It is equally important to protect your business as it is to generate a profit. What is the point of investing your life savings and working 100 hours a week to have your hard earned money lost or stolen? Loss is can generally be attributed to poor planning and failing to manage risk. There are five ways to manage risk: Avoidance, Spreading, Transfer, Reduction, Acceptance.
Avoidance is simple, don’t take the risk. In business, and life, it is good practice to evaluate if the risk is worth the reward. You wouldn’t invest your money in a vehicle that would provide a lower return than your savings account, if there was an equal chance that you could lose that investment. Some risk you should just avoid.
When the upside of the risk appears to be worth the investment, however, the criticality of the loss is too great, spreading the risk would be applicable. Practical application of spreading risk would be if you were looking into buying an investment property that has the potential of producing a great return, however, you did not want to invest your entire life savings into the property. Spreading would be getting others to invest with you. Yes, you’d receive a smaller return, but if it goes bad, you will not lose your entire life savings.
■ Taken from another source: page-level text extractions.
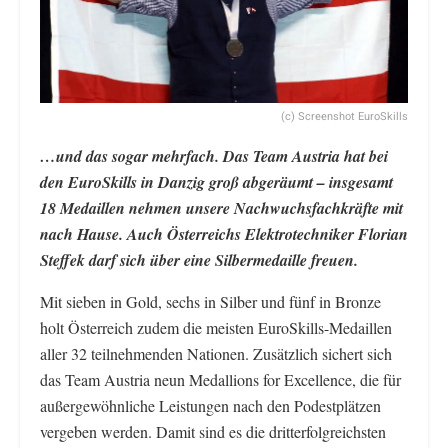
(c) Screenshot EuroSkills
…und das sogar mehrfach. Das Team Austria hat bei
den EuroSkills in Danzig groß abgeräumt – insgesamt
18 Medaillen nehmen unsere Nachwuchsfachkräfte mit
nach Hause. Auch Österreichs Elektrotechniker Florian
Steffek darf sich über eine Silbermedaille freuen.
Mit sieben in Gold, sechs in Silber und fünf in Bronze
holt Österreich zudem die meisten EuroSkills-Medaillen
aller 32 teilnehmenden Nationen. Zusätzlich sichert sich
das Team Austria neun Medallions for Excellence, die für
außergewöhnliche Leistungen nach den Podestplätzen
vergeben werden. Damit sind es die dritterfolgreichsten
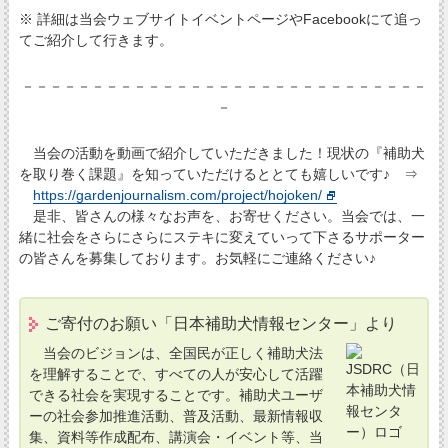
※ 詳細は当会ウェブサイトイベントページやFacebookにて追っ
てご紹介して行きます。
－－－－－－－－－－－－－－－－－－－－－－－－－－－－－
－
当会の活動を動画で紹介していただきました！現状の『補助犬
を取り巻く課題』を知っていただけるととても嬉しいです♪ ⇒
https://gardenjournalism.com/project/hojoken/
是非、皆さんの様々なお声を、お寄せください。当会では、一
緒に社会をさらにさらにステキに変えていって下さるサポーター
の皆さんを募集しております。お気軽にご連絡ください♪
ご寄付のお願い「日本補助犬情報センター」より
当会のビジョンは、全国民が正しく補助犬法
を理解することで、すべての人が安心して活躍
できる社会を実現することです。補助犬ユーザ
ーの社会参加推進活動、普及活動、最新情報収
集、資料等作成配布、講演会・イベント等、当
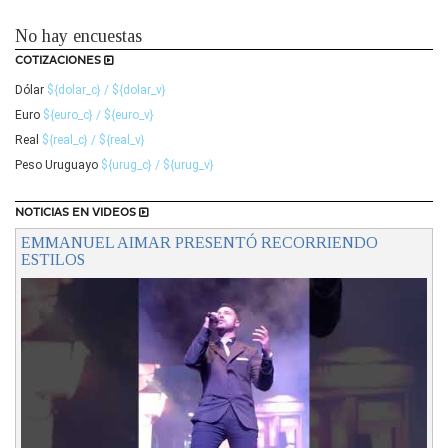
No hay encuestas
COTIZACIONES
Dólar
${dolar_c} / ${dolar_v}
Euro
${euro_c} / ${euro_v}
Real
${real_c} / ${real_v}
Peso Uruguayo
${urug_c} / ${urug_v}
NOTICIAS EN VIDEOS
EMMANUEL AIMAR PRESENTÓ RECORRIENDO
ESTILOS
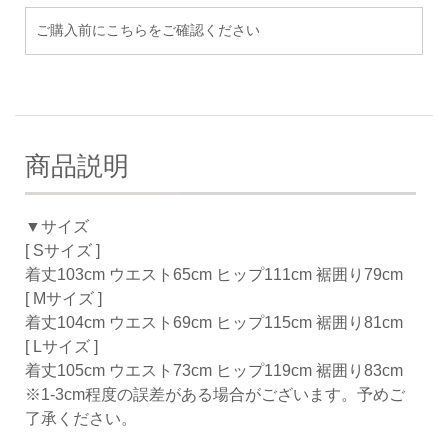
ご購入前にこちらをご確認ください
商品説明
▼サイズ
[ Sサイズ ]
着丈103cm ウエスト65cm ヒップ111cm 裾囲り79cm
[ Mサイズ ]
着丈104cm ウエスト69cm ヒップ115cm 裾囲り81cm
[ Lサイズ ]
着丈105cm ウエスト73cm ヒップ119cm 裾囲り83cm
※1-3cm程度の誤差がある場合がございます。予めご
了承ください。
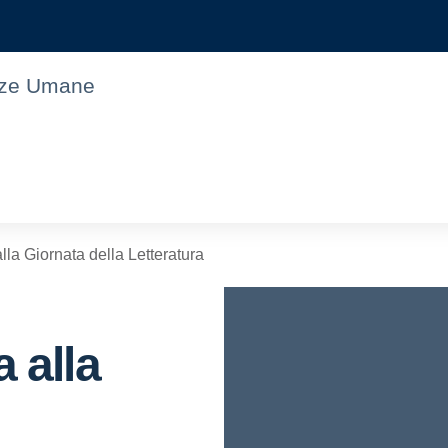
enze Umane
alla Giornata della Letteratura
a alla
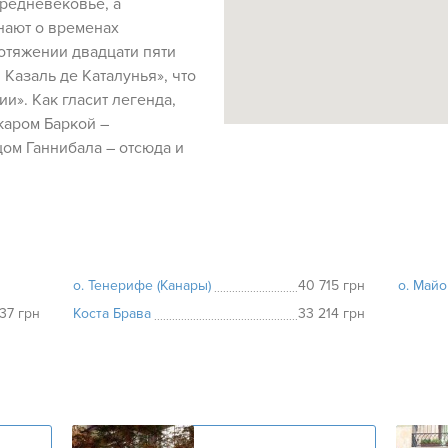
средневековье, а
нают о временах
отяжении двадцати пяти
Казаль де Каталунья», что
ии». Как гласит легенда,
каром Баркой –
ом Ганнибала – отсюда и
о. Тенерифе (Канары)
40 715 грн
о. Майо
137 грн
Коста Брава
33 214 грн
Using the same investment property example, there are other threats to the investment besides not getting the anticipated return. Fire, one of the most common threats to property, could destroy your investment. The smart move is to transfer the risk to an insurance company. You pay a premium (yes, further eating into your profits) to an insurance company, who will assume the risk of fire to your property.
Risk reduction is probably the the most comprehensive strategy for addressing risk. It involves identifying threats and implementing countermeasures. Another threat to our imaginary investment property is theft of construction materials. Insurance is available to transfer this risk, however, effectively securing the material may be the more cost effective measure.
If reduction is the most comprehensive, acceptance may be the simplest. Some risk is just worth the reward. If all of the countermeasures to protect a piece of equipment worth $100 cost $1,000, it’s not worth the countermeasure (unless you’re going to lose it 10 times or more). At that point, the most prudent strategy is to just accept the risk.
Avoidance, spreading, transferring, reducing, and accepting are all adequate strategies for addressing risk. Using Enterprise Security Risk Management principles to address threats to your business directly adds to your bottom line. The convergence of physical, cyber, personnel, and information security embedded into your business model will make the risk management seamless in your organization.